Toujours aussi éclectique, le disque paru ces jours-ci est tiré de sessions d’enregistrements avec Tom Verlaine (ex-Television), comme producteur, et complété par des démos travaillées par Jeff Buckley avec son groupe ou en solitaire (sur les six derniers titres aussi abrupts que fascinants).
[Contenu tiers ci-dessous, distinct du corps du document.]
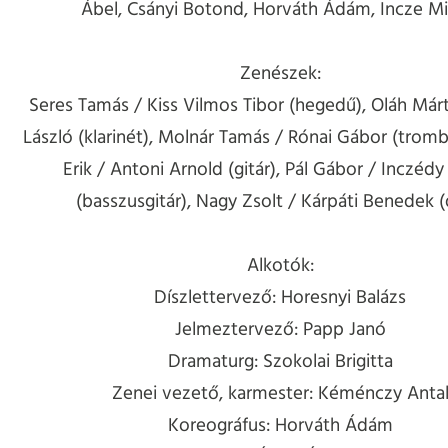
Ábel, Csányi Botond, Horváth Ádám, Incze Mi
Zenészek:
Seres Tamás / Kiss Vilmos Tibor (hegedű), Oláh Már
László (klarinét), Molnár Tamás / Rónai Gábor (trombi
Erik / Antoni Arnold (gitár), Pál Gábor / Inczéd
(basszusgitár), Nagy Zsolt / Kárpáti Benedek 
Alkotók:
Díszlettervező: Horesnyi Balázs
Jelmeztervező: Papp Janó
Dramaturg: Szokolai Brigitta
Zenei vezető, karmester: Kéménczy Anta
Koreográfus: Horváth Ádám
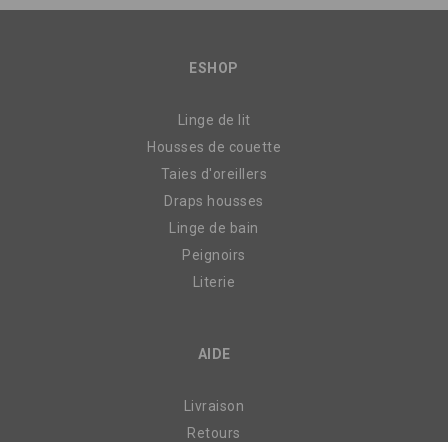
ESHOP
Linge de lit
Housses de couette
Taies d'oreillers
Draps housses
Linge de bain
Peignoirs
Literie
AIDE
Livraison
Retours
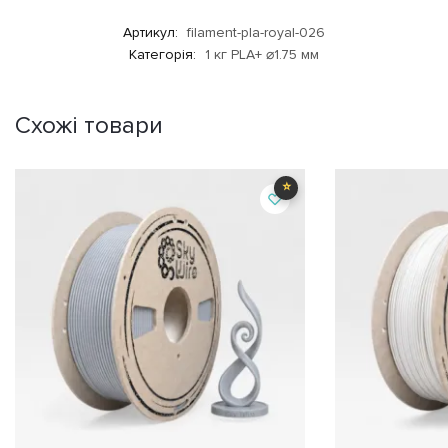
Артикул:
filament-pla-royal-026
Категорія:
1 кг PLA+ ⌀1.75 мм
Схожі товари
⭐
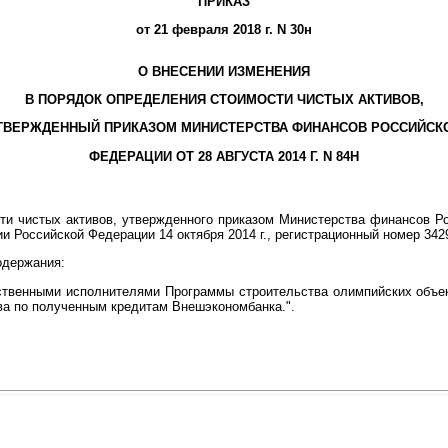
ПРИКАЗ
от 21 февраля 2018 г. N 30н
О ВНЕСЕНИИ ИЗМЕНЕНИЯ
В ПОРЯДОК ОПРЕДЕЛЕНИЯ СТОИМОСТИ ЧИСТЫХ АКТИВОВ,
ТВЕРЖДЕННЫЙ ПРИКАЗОМ МИНИСТЕРСТВА ФИНАНСОВ РОССИЙСК
ФЕДЕРАЦИИ ОТ 28 АВГУСТА 2014 Г. N 84Н
и чистых активов, утвержденного приказом Министерства финансов Рос
и Российской Федерации 14 октября 2014 г., регистрационный номер 34299
одержания:
ственными исполнителями Программы строительства олимпийских объек
ва по полученным кредитам Внешэкономбанка.".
De la sensuelle « Everybody Here Wants You » à « Jewel Box » et « Satisfied Mind », en passant par la mélopée « New Year’s Prayer », l’immense majorité de ces chansons qui n’avaient pas encore trouvées de direction finale, puisqu’il s’agit d’ébauches, résonnent pourtant de manière tout aussi vibrante que celles qui lui valurent tant d’enthousiasme de son vivant. Plongé au cœur de la création d’un artiste à la générosité débordante, l’auditeur se laissera happer par l’évidence de son génie. Jeff Buckley se permet toutes les audaces, repoussant ses propres limites, cherchant des voies jusque-là inconnues de lui, et poursuivant ainsi son travail visionnaire sur le mélange des styles (là où tant de compositeurs se contentent d’explorer une voie unique).
Reste, à son écoute, le regret de ce qui a été et ne sera plus. Une beauté et une joie déchirantes à faire peur. La promesse d’une grâce renouvelée.